* Task description
Pick out each line with the word "Coaching" from the material that follows.
::::
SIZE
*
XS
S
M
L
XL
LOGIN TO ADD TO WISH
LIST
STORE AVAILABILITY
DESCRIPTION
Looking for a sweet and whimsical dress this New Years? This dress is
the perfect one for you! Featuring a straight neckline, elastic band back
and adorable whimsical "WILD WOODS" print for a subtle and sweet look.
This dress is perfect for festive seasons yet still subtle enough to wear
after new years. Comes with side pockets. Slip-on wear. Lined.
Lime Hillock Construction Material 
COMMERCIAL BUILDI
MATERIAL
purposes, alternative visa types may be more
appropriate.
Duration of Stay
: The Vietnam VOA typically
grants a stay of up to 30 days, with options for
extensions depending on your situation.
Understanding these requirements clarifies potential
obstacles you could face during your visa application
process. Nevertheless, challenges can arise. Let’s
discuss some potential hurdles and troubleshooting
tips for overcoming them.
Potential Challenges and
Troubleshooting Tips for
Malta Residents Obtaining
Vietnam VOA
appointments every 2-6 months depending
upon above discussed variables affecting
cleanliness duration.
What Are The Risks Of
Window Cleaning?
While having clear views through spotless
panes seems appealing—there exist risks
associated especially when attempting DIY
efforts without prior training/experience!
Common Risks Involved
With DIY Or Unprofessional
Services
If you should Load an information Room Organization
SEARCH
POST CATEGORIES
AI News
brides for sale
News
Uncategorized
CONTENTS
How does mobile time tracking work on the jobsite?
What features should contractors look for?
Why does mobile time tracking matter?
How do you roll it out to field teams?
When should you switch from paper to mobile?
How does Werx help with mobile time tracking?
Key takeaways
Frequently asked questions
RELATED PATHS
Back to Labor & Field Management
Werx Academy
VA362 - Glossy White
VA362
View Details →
::::
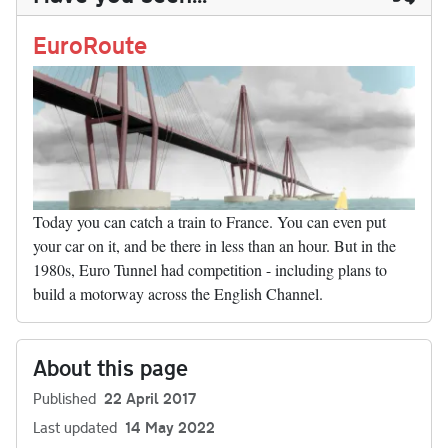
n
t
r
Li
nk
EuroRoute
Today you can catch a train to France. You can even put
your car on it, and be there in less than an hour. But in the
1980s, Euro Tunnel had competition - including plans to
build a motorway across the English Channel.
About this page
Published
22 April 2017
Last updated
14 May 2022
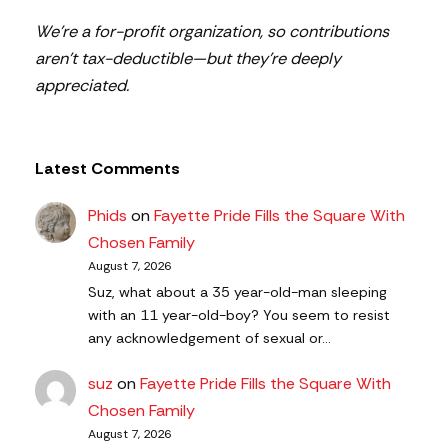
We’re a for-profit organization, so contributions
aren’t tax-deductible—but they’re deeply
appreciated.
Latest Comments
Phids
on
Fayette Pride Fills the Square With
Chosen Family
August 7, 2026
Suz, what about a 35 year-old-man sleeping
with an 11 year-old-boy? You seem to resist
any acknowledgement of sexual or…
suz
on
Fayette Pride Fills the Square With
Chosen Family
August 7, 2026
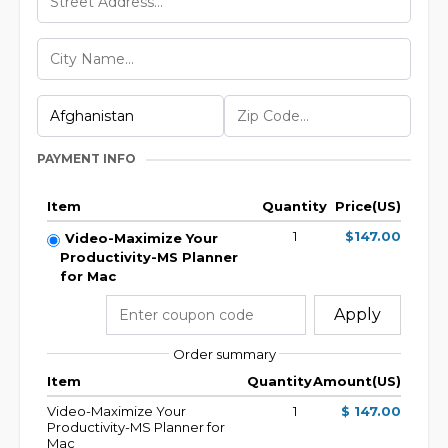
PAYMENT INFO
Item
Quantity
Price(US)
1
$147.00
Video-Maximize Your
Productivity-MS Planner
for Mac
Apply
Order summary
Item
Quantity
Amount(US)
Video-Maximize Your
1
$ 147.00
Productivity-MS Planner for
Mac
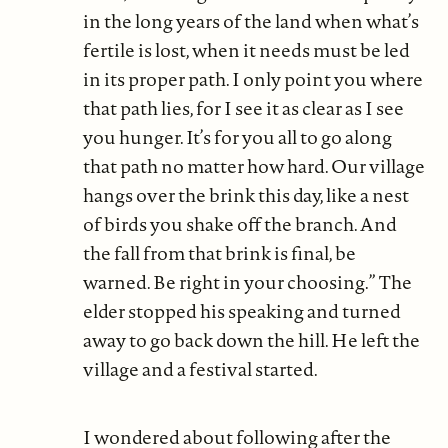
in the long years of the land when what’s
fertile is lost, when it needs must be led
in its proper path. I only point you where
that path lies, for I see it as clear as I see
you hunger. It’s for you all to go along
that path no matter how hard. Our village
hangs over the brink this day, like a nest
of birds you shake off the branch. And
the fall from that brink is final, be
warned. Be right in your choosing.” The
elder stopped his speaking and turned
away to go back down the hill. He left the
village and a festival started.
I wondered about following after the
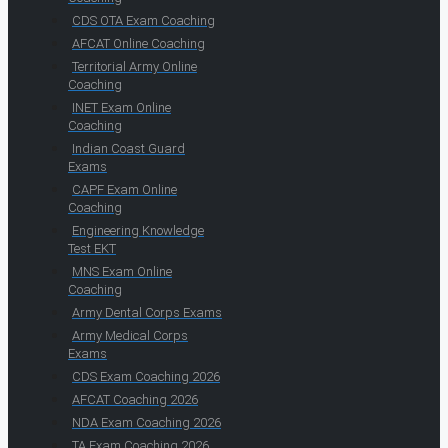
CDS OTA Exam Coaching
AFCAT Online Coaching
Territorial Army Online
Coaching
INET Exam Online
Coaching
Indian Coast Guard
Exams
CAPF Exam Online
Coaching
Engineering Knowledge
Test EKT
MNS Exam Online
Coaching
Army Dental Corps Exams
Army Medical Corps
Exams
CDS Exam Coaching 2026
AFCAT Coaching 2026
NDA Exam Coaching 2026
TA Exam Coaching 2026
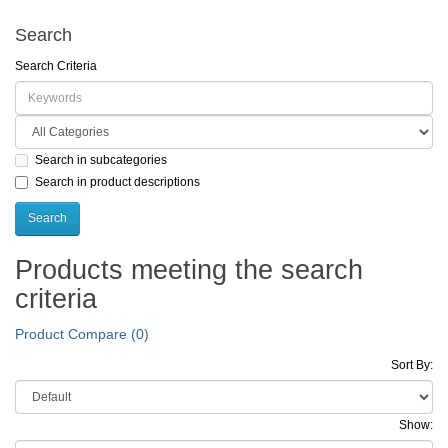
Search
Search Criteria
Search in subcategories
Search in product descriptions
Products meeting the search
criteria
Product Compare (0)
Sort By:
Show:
::::
* Written solution
CDS OTA Exam Coaching
AFCAT Online Coaching
Coaching
Coaching
Coaching
Coaching
CDS Exam Coaching 2026
AFCAT Coaching 2026
NDA Exam Coaching 2026
TA Exam Coaching 2026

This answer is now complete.